If you're not sold on the Free Software manifesto or not dirt poor (or just
cheap), why bother when the non-free alternatives are radically better (and
they are IMO)? If you are, why do you care if your desktop is popular, as long
as it's "Free"? If you're cheap, then stop complaining about your free shit.

I sort of understand: Most of the success of the free software movement is
based on not having to pay for it -- e.g. getting a free compiler. Turns out
that's a good way to go for some software for many other reasons, but it has
nothing to do with this "us vs them" crap I see when people talk about the
linux desktop. You get what you pay for, and the GNOME desktop is pretty damn
good for the price of a download. However, it's nowhere near even windows XP,
except at the most surface levels, IMO.

"The" Office and Steam (its games) run better on windows. Mac Office, iLife
and the thousand little accesories (dashboard stuff, writeroom, etc) run
better, in a more integratedfashion, on a mac. None of these run well on
GNOME. Instead of iTunes, you get 3 music management apps that are supposedly
"better", but in truth, they were designed by ADD teenagers (or not designed
at all). And iTunes isn't even _that_ great as a target. Oh, and don't forget
OpenOffice, which, being completely free, is also completely crap.

And if the future of "desktop" linux is web apps, that really isn't any future
at all is it? It simply means that Linux may or may not be running under that
snazzy Web Terminal you're running.

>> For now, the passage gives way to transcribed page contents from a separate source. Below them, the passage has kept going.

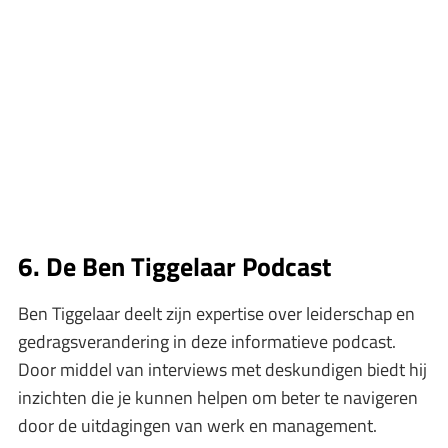
6. De Ben Tiggelaar Podcast
Ben Tiggelaar deelt zijn expertise over leiderschap en
gedragsverandering in deze informatieve podcast.
Door middel van interviews met deskundigen biedt hij
inzichten die je kunnen helpen om beter te navigeren
door de uitdagingen van werk en management.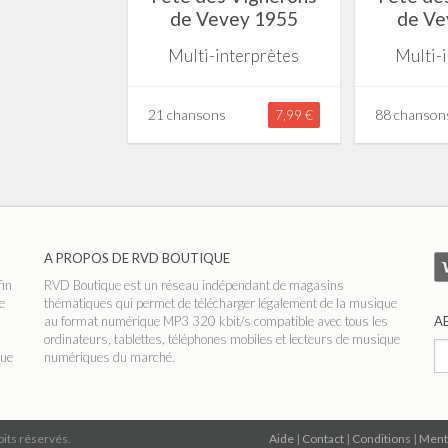
de Vevey 1955
de Ve
Multi-interprètes
Multi-
21 chansons
7,99 €
88 chanson
A PROPOS DE RVD BOUTIQUE
fin
RVD Boutique est un réseau indépendant de magasins
e
thématiques qui permet de télécharger légalement de la musique
au format numérique MP3 320 kbit/s compatible avec tous les
A
ordinateurs, tablettes, téléphones mobiles et lecteurs de musique
que
numériques du marché.
its réservés.
Aide
|
Contact
|
Conditions
|
Ment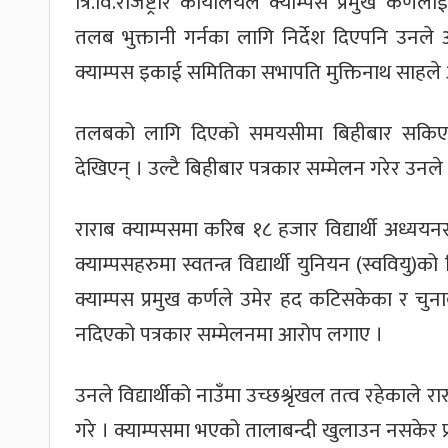
त्रि.वि.रजिष्ट्रार कार्यालयले क्याम्पस प्रमुख क
तलब भुक्तानी गर्नका लागि निर्देश दिएपनि उनले अटे
क्याम्पस इकाई समितिका सभापति मुक्तिनाथ साहल
तलबको लागि दिएको समयसीमा बिहीबार सकिएपनि
देखिएन् । उल्टै बिहीबार पत्रकार सम्मेलन गरेर उनले
राराब क्याम्पसमा करिब १८ हजार विद्यार्थी अध्यय
क्याम्पसहरुमा स्वतन्त्र विद्यार्थी युनियन (स्ववियु
क्याम्पस प्रमुख कर्णले उमेर हद कटिसकेका र चुनावम
नदिएको पत्रकार सम्मेलनमा आरोप लगाए ।
उनले विद्यार्थीको नाउँमा उच्छश्रृंखल तत्व रहेकाले 
गरे । क्याम्पसमा भएको तालाबन्दी खुलाउन नसकेर प्रा.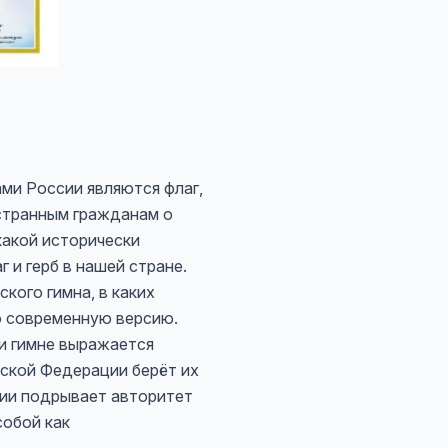
ми России являются флаг,
остранным гражданам о
 какой исторически
 и герб в нашей стране.
кого гимна, в каких
го современную версию.
 и гимне выражается
йской Федерации берёт их
сии подрывает авторитет
собой как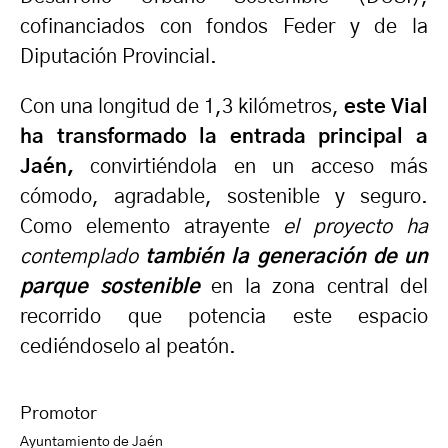
cofinanciados con fondos Feder y de la
Diputación Provincial.
Con una longitud de 1,3 kilómetros,
este Vial
ha transformado la entrada principal a
Jaén,
convirtiéndola en un acceso más
cómodo, agradable, sostenible y seguro.
Como elemento atrayente
el proyecto ha
contemplado
también
la generación de un
parque sostenible
en la zona central del
recorrido que potencia este espacio
cediéndoselo al peatón.
Promotor
Ayuntamiento de Jaén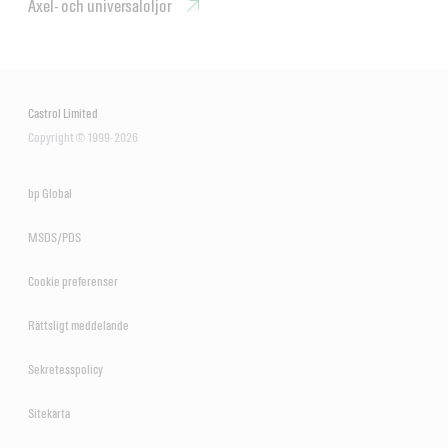
Axel- och universaloljor
Castrol Limited
Copyright © 1999-2026
bp Global
MSDS/PDS
Cookie preferenser
Rättsligt meddelande
Sekretesspolicy
Sitekarta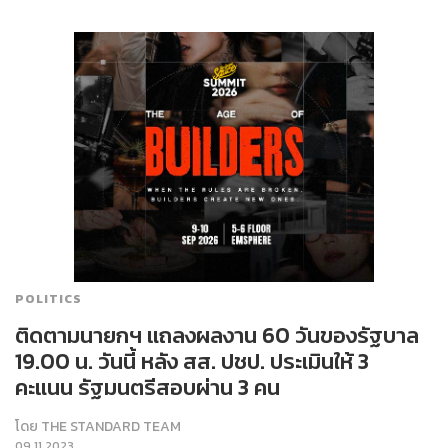
POLITICS
ติดตามนายกฯ แถลงผลงาน 60 วันของรัฐบาล
19.00 น. วันนี้ หลัง สส. ปชป. ประเมินให้ 3
คะแนน รัฐมนตรีสอบผ่าน 3 คน
โดย
THE STANDARD TEAM
09.11.2023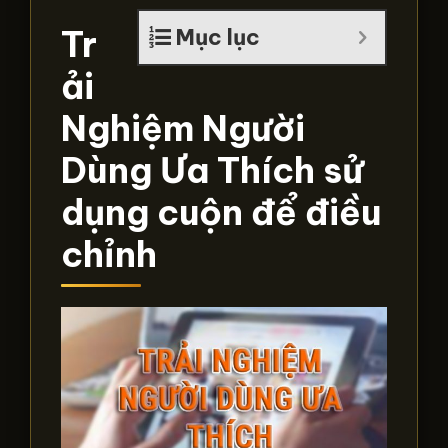
Tr
Mục lục
ải
Nghiệm Người
Dùng Ưa Thích sử
dụng cuộn để điều
chỉnh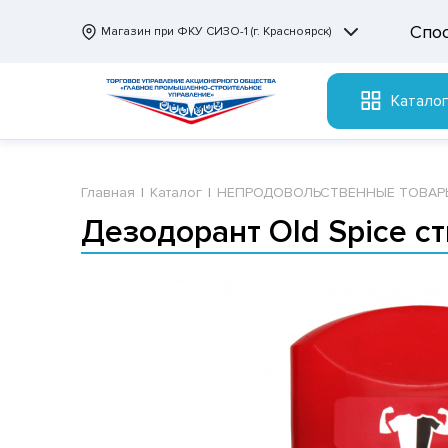
Спо
Магазин при ФКУ СИЗО-1 (г. Красноярск)
Катало
Главная
Каталог
НЕПРОДОВОЛЬСТВЕННЫЕ ТОВАР
Дезодорант Old Spice с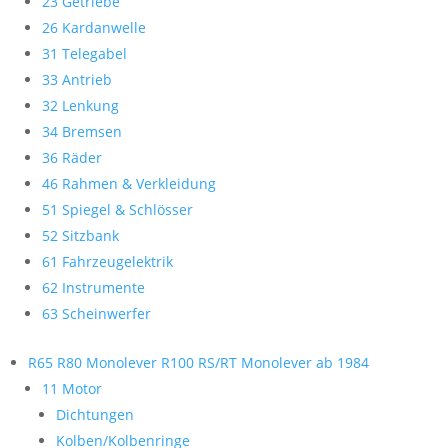
23 Getriebe
26 Kardanwelle
31 Telegabel
33 Antrieb
32 Lenkung
34 Bremsen
36 Räder
46 Rahmen & Verkleidung
51 Spiegel & Schlösser
52 Sitzbank
61 Fahrzeugelektrik
62 Instrumente
63 Scheinwerfer
R65 R80 Monolever R100 RS/RT Monolever ab 1984
11 Motor
Dichtungen
Kolben/Kolbenringe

It means you might as well install
windows, 'cause at least you'll be able to run good native apps _in addition_
to the marginal web apps.

Paradoxically, the linux "desktop" wins in a key area: command line "apps",
research and dev. I can literally download ubuntu and with a single click,
install whole dev environments, for various different targets, in various
different laguages. This is also true for research envs, not particularly
related to dev.

This has no peer on windows, and mac is better, but still not as good. And the
graphical "desktop"? That becomes just an excellent means to visualize my dev
or research work. Even here, you get what you pay for. If you have a mac, look
into some of the "Instruments" stuff Apple provides for visualizing what
programs are doing. Fucking night and day vs. your typical linux fare. And..
yeah... while it's "free" to you, someone was paid to write it, and you _did_
pay them (by buying mac hardware).

------
esponapule
The main reason I am stuck with windows is because I have to reboot to play my
new "windows only" games (wine cannot handle it) and, I have hardware with
"windows only" drivers and I use as a freelancer CS5, gimp scribus and
inkcsape just are not there as far as innovation and then people keep sending
me M$ word docs and openoffice just cannot format these files 100%, in
business this needs to work seamlessly.

I prefer a linux desktop but the rest of the world keeps making it "windows
only."

------
mindcreek
The guy states the points about why an operating system cannot generate
revenue, but he misses the point that Linux distributions does not need to
generate revenue.

It's total flame-bait, the guy needs the attention and tries to get it by
half-ass disguised trolling.

Carefully added note under the story does not change my opinion of a barking
dog under the wrong tree.

Precious minutes of my life wasted on reading unworthy crap.

------
francispotter
"common streaming technologies such as Flash ... deliver poor results on
Linux"

I have a 4-year-old Dell PC running Ubuntu, and a brand new MacBook Pro
running Snow Leopard. The Ubuntu machine shows Flash video content much better
than the Mac.

I don't want to reopen the Adobe-vs-Apple question, or who's fault is it. Just
pointing out that Flash Player works great on Ubuntu.

------
tpr1m
The stage wasn't set a few years ago, even using Ubuntu was too high-level for
many people, since it inevitably required at least a bit of command-line
usage. I expect linux will continue to get more popular as the medium level of
computer users decreases.

------
macco
1# I don't believe his numbers. I don't think market share is at 1%. 2# I
think it is desirable, that Linux is the world's leading operating systems. 3#
The future lies in asia, Linux is much stronger there.

------
wyclif
I'm surprised this piece of linkbait is on the front page of HN.